Étude environnementale sur Jacques-Cartier; des questions demeurent….

Réaménagement des berges de la rue Jacques-Cartier, à Gatineau
Le BAPE donne sa bénédiction au projet

Patrick Duquette; Le Droit

Le projet de réaménagement de la rue Jacques-Cartier à Gatineau n’aura « aucun effet négatif sur l’environnement », malgré la proximité de sols fortement contaminés au parc La Baie.

Le Bureau d’audiences publiques sur l’environnement (BAPE) a rendu publique mardi après-midi l’étude d’impact associée à ce projet de 32,1 millions$.

Les conclusions de l’étude, qui feront l’objet d’une séance publique d’information le 30 mai prochain, à 19 h, au centre communautaire Tétreau, sont limpides.

« Aucun effet négatif n’est anticipé sur le milieu biophysique », tranchent les experts de la firme CIMA dans leur rapport. La qualité de l’air, le niveau de bruit ambiant, la qualité des sols: rien de tout cela ne sera menacé par les travaux de réaménagement.

Pas plus que la qualité des eaux souterraines et de surface, les berges, la faune ou l’habitat du poisson, conclut CIMA.

Les documents rendus publics sur le site Web du BAPE démontrent toutefois que le ministère du Développement durable (MDDEP) a voulu s’assurer du bien-fondé de l’étude de CIMA, déposée en juillet 2010 par la Ville de Gatineau.

À deux reprises, le ministère a exigé les résultats de toute une série de tests et d’analyses complémentaires. Le plus souvent, c’était en lien avec la qualité des eaux et du sol à proximité de l’ancien dépotoir qui dort sous le parc La Baie.

Une autre étude réalisée pour le compte d’Hydro-Québec se penche sur le potentiel archéologique du site. Il serait particulièrement élevé entre l’église Saint-François-de-Sales et la rue Prince-Albert.

Loin de nuire à l’environnement, le réaménagement des berges sur une distance de 3,2 km entre Gréber et Saint-Louis métamorphosera le paysage pour le mieux, fait valoir le rapport de CIMA.

L’ajout d’une marina publique, d’une piste cyclable et la naturalisation des berges permettra d’exploiter le potentiel récréotouristique de l’endroit et de mettre en valeur le panorama sur la rivière et sur les centres-villes d’Ottawa et de Gatineau. Le réaménagement améliorera la sécurité des cyclistes et des piétons. Une voie de desserte permettra aux riverains d’accéder à leur propriété par l’arrière.

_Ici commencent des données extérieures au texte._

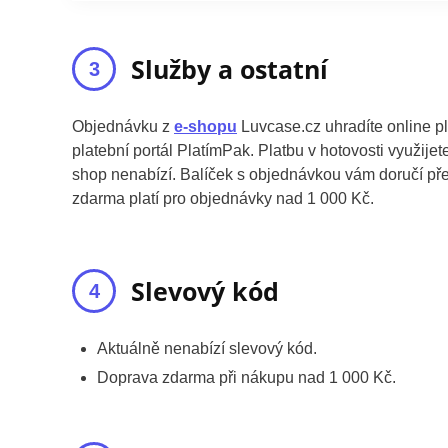
Služby a ostatní
Objednávku z
e-shopu
Luvcase.cz uhradíte online 
platební portál PlatímPak. Platbu v hotovosti využije
shop nenabízí. Balíček s objednávkou vám doručí př
zdarma platí pro objednávky nad 1 000 Kč.
Slevový kód
Aktuálně nenabízí slevový kód.
Doprava zdarma při nákupu nad 1 000 Kč.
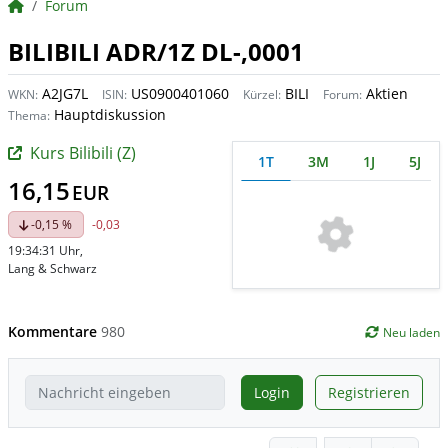
BörsenNEWS.de
Forum
BILIBILI ADR/1Z DL-,0001
A2JG7L
US0900401060
BILI
Aktien
WKN:
ISIN:
Kürzel:
Forum:
Hauptdiskussion
Thema:
Kurs Bilibili (Z)
1T
3M
1J
5J
16,15
EUR
-0,15 %
-0,03
19:34:31 Uhr
,
Lang & Schwarz
Kommentare
980
Neu laden
Login
Registrieren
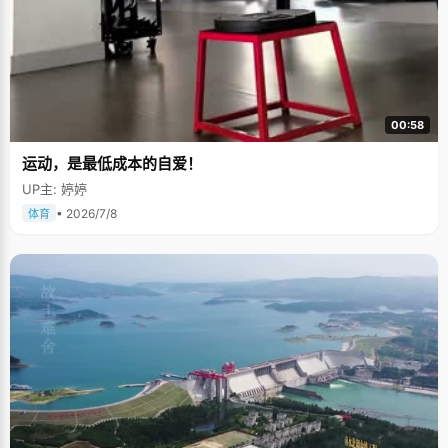
00:58
运动，是最低成本的自爱！
UP主: 婷婷
• 2026/7/8
体育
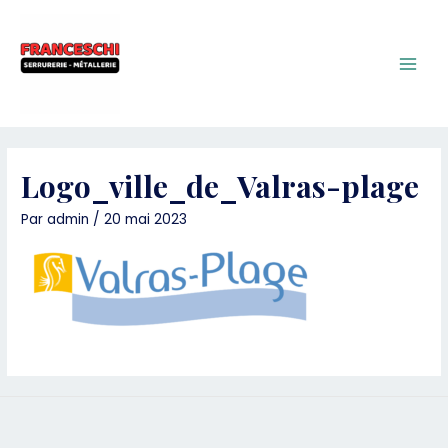
Aller
au
contenu
Main
Men
Logo_ville_de_Valras-plage
Par
admin
/
20 mai 2023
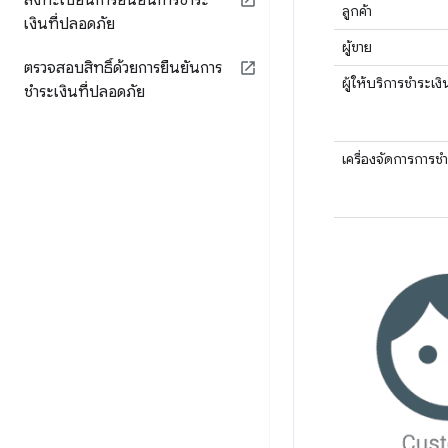
ลงทะเบียนการยืนยันการชำระ
ลูกค้า
เงินที่ปลอดภัย
ผู้ขาย
ตรวจสอบสิทธิ์ด้วยการยืนยันการ
ผู้ให้บริการชำระเงิ
ชำระเงินที่ปลอดภัย
เครื่องจัดการการชำ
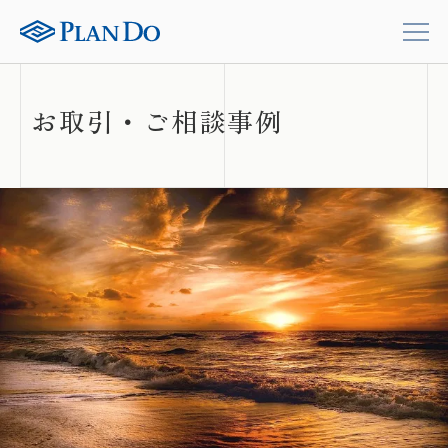
お取引・ご相談事例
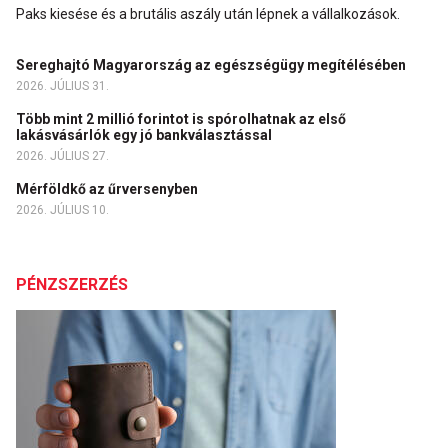
Paks kiesése és a brutális aszály után lépnek a vállalkozások.
Sereghajtó Magyarország az egészségügy megítélésében
2026. JÚLIUS 31.
Több mint 2 millió forintot is spórolhatnak az első
lakásvásárlók egy jó bankválasztással
2026. JÚLIUS 27.
Mérföldkő az űrversenyben
2026. JÚLIUS 10.
PÉNZSZERZÉS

Angers loin d’être rassuré

L’étude d’impact ne rassure pas totalement le conseiller du district de Pointe-Gatineau, Luc Angers. Au cours des derniers mois, M. Angers s’est inquiété de la possible contamination du site au BPC.

Or, dans les rapports rendus publics par le BAPE, des analyses effectuées par Dessau font état d’un potentiel de contamination de l’emprise publique, soit entre les habitations et la rue, dit-il.

Les coûts du projet inquiètent aussi M. Angers. Selon les documents mis en ligne par le BAPE, la facture de 32,1 millions exclut l’acquisition des terrains et les études environnementales.

Or l’achat et l’expropriation des 80 parcelles de terrain requises pour mener à bien le projet pourraient coûter jusqu’à 5 millions$, selon une estimation qui date de 2010. « Si on extrapole, ça veut dire que les coûts du projet sont déjà rendus à 37 millions$. Et on n’a pas commencé à creuser », dit M. Angers.